After building R-release and R-devel from source, we launch 1700+ parallel checking jobs (one for each CRAN revdep), each of which runs in 1 CPU, potentially on separate machines, running the following for both versions of R:

  • installs deps of revdep to a job-specific library. (lots of redundant installs across the 1700+ parallel checking jobs)
  • checks revdep with data.table from CRAN and github master. this is important to avoid false positives (issues shown in report that are not real issues we need to fix).
  • if there are any differences in check results, run git bisect to determine when it started. (very helpful to determine the fix)
  • save results to network file system.

currently we don’t install any bioconductor packages (only CRAN).
some system dependencies are installed from modules (easy), others from conda (medium), a few from manual configure/make/etc (hard).
there are many packages that fail to install, which may result in false negatives in the final report (no issue shown, but issue does exist).

After checking each revdep in parallel, the results are read from the file system and converted to a web page report, for display on https://rcdata.nau.edu/genomic-ml/data.table-revdeps/analyze

https://nanx.me/blog/post/revdeprun-2-1-0/ does not mention the methodology used for computing the final results.
https://nanx.me/blog/post/revdeprun/ mentions three packages (revdepcheck from Gábor Csárdi, crandalf and xfun::rev_check() from Yihui Xie, revdepcheck.extras from Henrik Bengtsson). does you code run one of these / give consistent output to one of these? do you have an example result report to share?
does it look at diffs between github and CRAN checks? does it support multiple R versions? does it run git bisect?
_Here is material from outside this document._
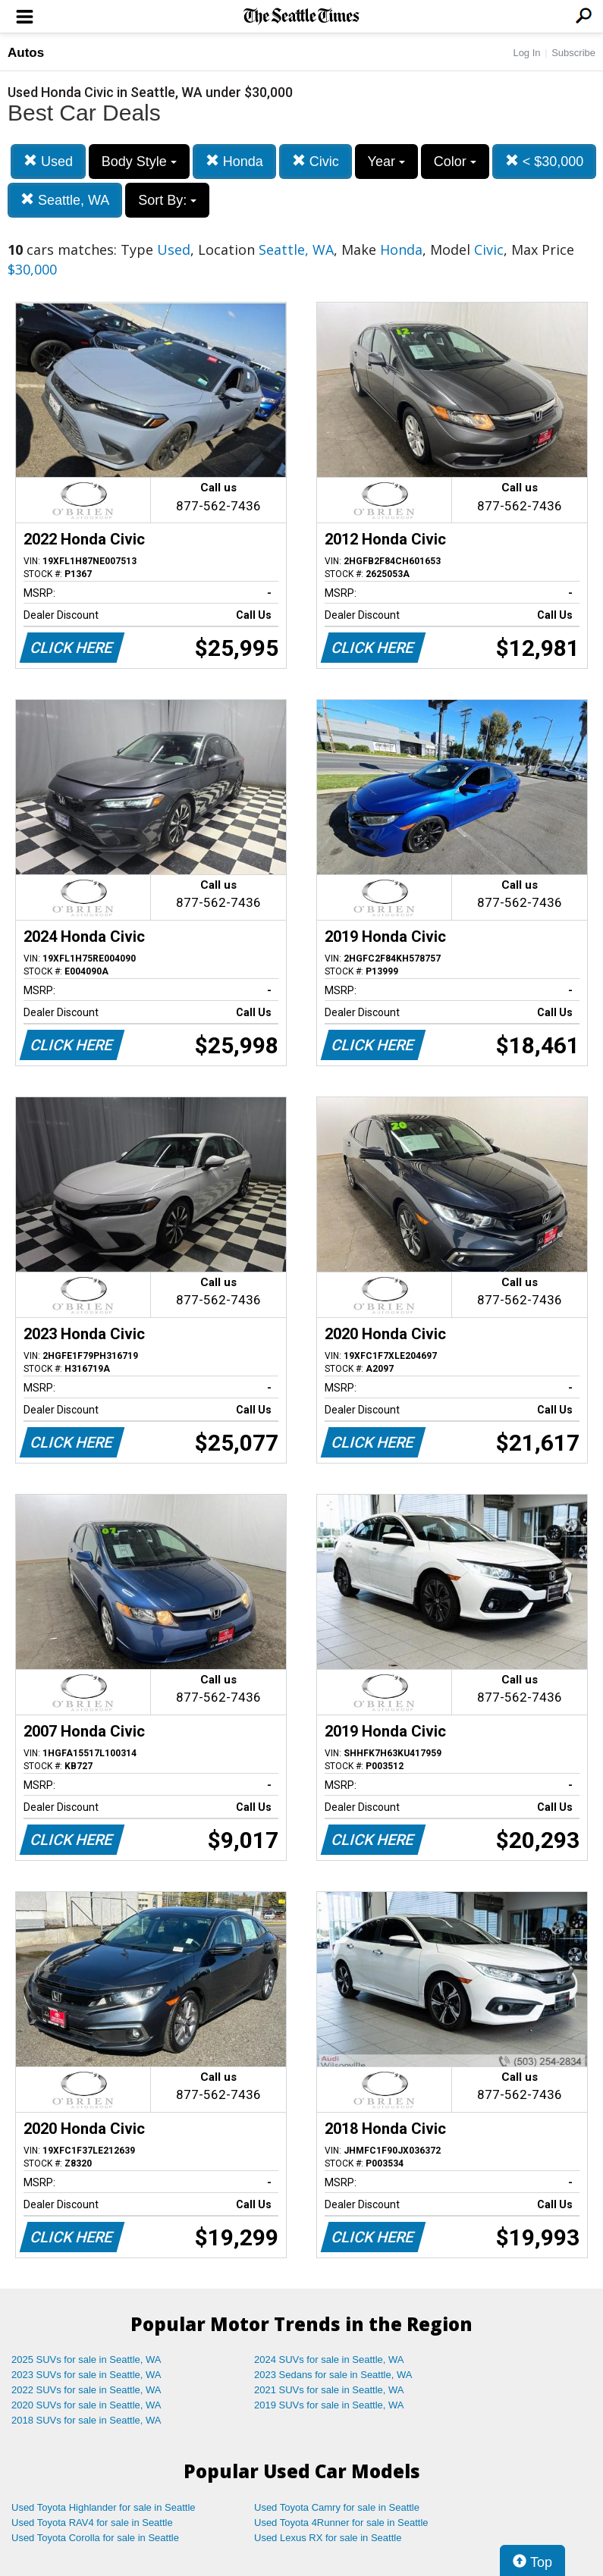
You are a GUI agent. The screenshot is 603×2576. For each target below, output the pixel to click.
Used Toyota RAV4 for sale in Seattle (92, 2522)
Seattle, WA (64, 200)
In our system we do all of that, and report results on a web page, with a table, one row per revdep check difference (between data.table github and CRAN). https://github.com/Rdatatable/data.table/wiki/Revdep-checks#significant-differences-table
Is there some way you system could provide a similar output, so we could check to make sure they are consistent with our results?

Overall, I think running your code would be a good double-check to run "once in a while" (before each release to CRAN?) in order to catch potential blind spots (false negatives) that the Monsoon system would miss due to install failures.
Could we please ask you to do that for us before the next release?
data.table is maintained by volunteers, and we could definitely use some help from a talented coder such as yourself.